Justicia: ¡Así que se podía!

El flamante sistema de flagrancia expone resultados asombrosos y avergüenza al sistema ordinario usado hasta ahora. La delincuencia usada como fuerza de choque. Por Sebastián Saharrea

Por Redacción Tiempo de San Juan

Flagrancia viene de flagrante, y significa un delito que está siendo cometido en tiempo presente, en el preciso instante en que se detecta. De allí que la fundación de una nueva generación de tribunales dedicados a imprimir velocidad a los procesos en delitos de menor envergadura, hayan tomado prestado el término en sentido metafórico pero embebidos por ese espíritu.


Lo de nueva generación de juzgados es algo más literal. Son tres jueces, tres fiscales, tres defensores y un flamante equipo de funcionarios en promedio de otra era cronológica, otros intereses y otras velocidades. Y otra dedicación: por ejemplo, trabajan por las tardes, mínimo ingrediente que funciona de aspirina para explicar mejor el contraste con la carretela desvencijada que es hasta hoy –y sigue siendo- el sistema judicial ordinario. 


Que no dejó de funcionar con Flagrancia, mantiene el gesto paquidérmico y su jurisdicción sobre los casos más escandalosos. Pero a diferencia de otros tiempos, ha quedado ahora mucho más expuesto ante la velocidad y eficiencia de sus primos flagrantes, que funcionan con la dinámica adaptada a este siglo y no a la de hace dos centurias como los señores magistrados de la ajada estructura señorial gerenciada por la Corte.


Ha cumplido un par de meses el nuevo sistema impulsado por el gobierno provincial, con el impulso especial del ministro Emilio Baistrocchi. Par de meses intensos, luego de un esfuerzo de gestión consistente primero en torcer brazo a la parsimonia existente, convencer a los dueños de los manejos de los tiempos, comprar edificio y refuncionalizar espacios físicos, designar magistrados, mover el banco de suplente en las plantillas de empleados.

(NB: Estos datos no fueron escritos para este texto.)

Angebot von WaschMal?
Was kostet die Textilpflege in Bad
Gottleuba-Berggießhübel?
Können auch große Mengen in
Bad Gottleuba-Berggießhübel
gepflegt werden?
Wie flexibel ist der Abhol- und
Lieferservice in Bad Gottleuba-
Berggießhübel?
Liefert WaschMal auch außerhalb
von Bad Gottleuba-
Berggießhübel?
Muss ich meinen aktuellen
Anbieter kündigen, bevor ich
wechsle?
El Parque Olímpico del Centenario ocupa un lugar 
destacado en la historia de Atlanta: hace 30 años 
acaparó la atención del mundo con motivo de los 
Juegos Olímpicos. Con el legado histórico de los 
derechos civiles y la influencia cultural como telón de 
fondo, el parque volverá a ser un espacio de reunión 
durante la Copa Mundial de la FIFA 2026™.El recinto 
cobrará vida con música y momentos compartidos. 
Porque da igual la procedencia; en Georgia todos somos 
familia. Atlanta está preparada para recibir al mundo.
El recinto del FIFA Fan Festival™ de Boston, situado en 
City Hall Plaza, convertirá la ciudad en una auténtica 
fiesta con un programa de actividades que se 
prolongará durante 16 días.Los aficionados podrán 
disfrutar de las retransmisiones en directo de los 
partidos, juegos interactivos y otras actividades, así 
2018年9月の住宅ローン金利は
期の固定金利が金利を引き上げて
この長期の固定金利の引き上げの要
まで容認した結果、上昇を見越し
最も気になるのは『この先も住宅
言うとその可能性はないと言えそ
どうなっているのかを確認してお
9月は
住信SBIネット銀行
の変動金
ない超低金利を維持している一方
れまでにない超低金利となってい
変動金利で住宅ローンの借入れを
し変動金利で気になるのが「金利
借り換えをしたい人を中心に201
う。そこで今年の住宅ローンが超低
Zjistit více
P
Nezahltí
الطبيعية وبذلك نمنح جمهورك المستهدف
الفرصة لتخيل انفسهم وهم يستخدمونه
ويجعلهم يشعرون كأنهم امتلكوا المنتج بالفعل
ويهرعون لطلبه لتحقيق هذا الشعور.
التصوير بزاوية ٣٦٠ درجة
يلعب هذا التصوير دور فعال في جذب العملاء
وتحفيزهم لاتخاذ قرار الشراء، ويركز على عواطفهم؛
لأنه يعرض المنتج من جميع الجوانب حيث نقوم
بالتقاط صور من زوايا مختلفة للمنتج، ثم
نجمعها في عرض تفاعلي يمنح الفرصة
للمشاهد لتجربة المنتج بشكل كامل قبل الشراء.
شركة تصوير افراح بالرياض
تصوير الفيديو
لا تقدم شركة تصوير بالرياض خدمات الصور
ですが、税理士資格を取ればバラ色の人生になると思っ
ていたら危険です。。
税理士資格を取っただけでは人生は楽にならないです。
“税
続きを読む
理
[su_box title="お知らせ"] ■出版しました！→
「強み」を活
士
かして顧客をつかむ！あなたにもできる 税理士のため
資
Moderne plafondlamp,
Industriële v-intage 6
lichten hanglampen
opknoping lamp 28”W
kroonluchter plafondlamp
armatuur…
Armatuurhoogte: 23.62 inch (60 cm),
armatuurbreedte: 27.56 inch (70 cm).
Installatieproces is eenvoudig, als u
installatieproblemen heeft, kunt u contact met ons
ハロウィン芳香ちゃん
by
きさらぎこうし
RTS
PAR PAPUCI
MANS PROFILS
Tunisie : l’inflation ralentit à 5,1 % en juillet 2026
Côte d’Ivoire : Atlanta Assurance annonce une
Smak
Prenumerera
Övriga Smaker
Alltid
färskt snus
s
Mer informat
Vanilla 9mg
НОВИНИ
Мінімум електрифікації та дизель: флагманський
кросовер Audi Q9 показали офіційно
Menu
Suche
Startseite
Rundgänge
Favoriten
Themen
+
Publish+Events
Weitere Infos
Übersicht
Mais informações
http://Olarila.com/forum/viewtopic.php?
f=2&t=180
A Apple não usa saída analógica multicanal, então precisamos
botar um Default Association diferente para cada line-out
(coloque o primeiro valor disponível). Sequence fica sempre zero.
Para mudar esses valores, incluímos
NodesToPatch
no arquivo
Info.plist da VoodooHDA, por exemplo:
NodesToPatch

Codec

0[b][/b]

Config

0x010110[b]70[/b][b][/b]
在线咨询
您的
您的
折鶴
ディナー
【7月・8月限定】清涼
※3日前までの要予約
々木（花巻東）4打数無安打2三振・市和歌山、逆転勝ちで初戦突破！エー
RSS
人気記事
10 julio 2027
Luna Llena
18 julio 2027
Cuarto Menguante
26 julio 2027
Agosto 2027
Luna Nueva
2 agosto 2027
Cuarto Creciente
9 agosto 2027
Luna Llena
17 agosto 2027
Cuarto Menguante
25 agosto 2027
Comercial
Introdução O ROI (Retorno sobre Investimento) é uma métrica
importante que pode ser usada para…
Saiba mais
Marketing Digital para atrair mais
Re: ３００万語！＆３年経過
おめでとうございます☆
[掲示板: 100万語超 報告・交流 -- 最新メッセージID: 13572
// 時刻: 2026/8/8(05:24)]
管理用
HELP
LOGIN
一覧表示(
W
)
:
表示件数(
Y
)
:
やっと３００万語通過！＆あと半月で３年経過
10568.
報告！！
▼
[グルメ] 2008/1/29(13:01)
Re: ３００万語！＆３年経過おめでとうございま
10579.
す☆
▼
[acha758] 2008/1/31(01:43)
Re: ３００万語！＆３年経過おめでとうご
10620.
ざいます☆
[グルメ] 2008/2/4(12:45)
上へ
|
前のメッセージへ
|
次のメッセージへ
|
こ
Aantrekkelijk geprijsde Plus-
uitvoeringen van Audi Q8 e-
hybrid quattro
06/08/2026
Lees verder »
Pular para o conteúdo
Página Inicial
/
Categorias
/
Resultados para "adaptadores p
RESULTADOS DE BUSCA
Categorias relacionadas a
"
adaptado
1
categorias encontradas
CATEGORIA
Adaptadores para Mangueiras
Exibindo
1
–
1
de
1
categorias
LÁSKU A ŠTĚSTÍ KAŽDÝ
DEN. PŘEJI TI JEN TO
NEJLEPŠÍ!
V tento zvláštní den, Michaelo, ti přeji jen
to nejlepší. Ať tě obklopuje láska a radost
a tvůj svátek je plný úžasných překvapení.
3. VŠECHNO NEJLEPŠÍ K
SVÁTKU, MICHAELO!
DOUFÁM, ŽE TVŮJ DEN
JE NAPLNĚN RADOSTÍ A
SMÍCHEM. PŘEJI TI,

En dos meses, el flamante sistema de flagrancia insumió un promedio de dos días hábiles para pronunciarse por culpabilidad o inocencia de los acusados. Auténtica justicia no sólo para las víctimas de esos delitos, sino también para los sospechosos, muchos de los cuales deben soportar años de procedimiento para tener una sentencia. Mucho peor si resultan absueltos luego de años detenidos y acusados, lo que se parece mucho a un daño irreparable.


Ocurre a menudo, y los habitantes de Tribunales están cansados de presenciarlos, eternas dilaciones de años para resolver un auto de procesamiento apelado, por citar apenas una instancia en la que se trancan los expedientes. Y como el tiempo no es un imperativo para este sistema judicial, su manejo termina siendo una tentación a la mediocridad y la discreción de los jueces, lo que sí funciona como un relojito: si tienen ganas, motivos o interés, lo activan; si no los tienen, al cajón. Verdadero escondite para la inoperancia, cuando no a la corrupción.


Además del beneficio de la velocidad -que no es menor porque redondea el concepto de justicia ya que si el veredicto no llega en tiempo aceptable, no encuadraría en esa acepción- la otra novedad que trajo la irrupción de los nuevos juzgados es el freno de la violencia callejera, la que más azota a la gente de a pie.


Resulta que al llegar a los 100 primeras condenas y decantando los datos, surge que 62 de ellos tienen entradas a la policía y salidas automáticas, en muchos de esos casos recuperando la libertad porque el sistema judicial no alcanzó a juzgarlos. Es la clásica puerta giratoria, otra metáfora útil para comprender cómo esa franja de delincuentes resulta beneficiada por rápidas salidas a causa de la ineficiencia de la justicia, que es lo que todos decimos perseguir. Justicia, no ineficiencia.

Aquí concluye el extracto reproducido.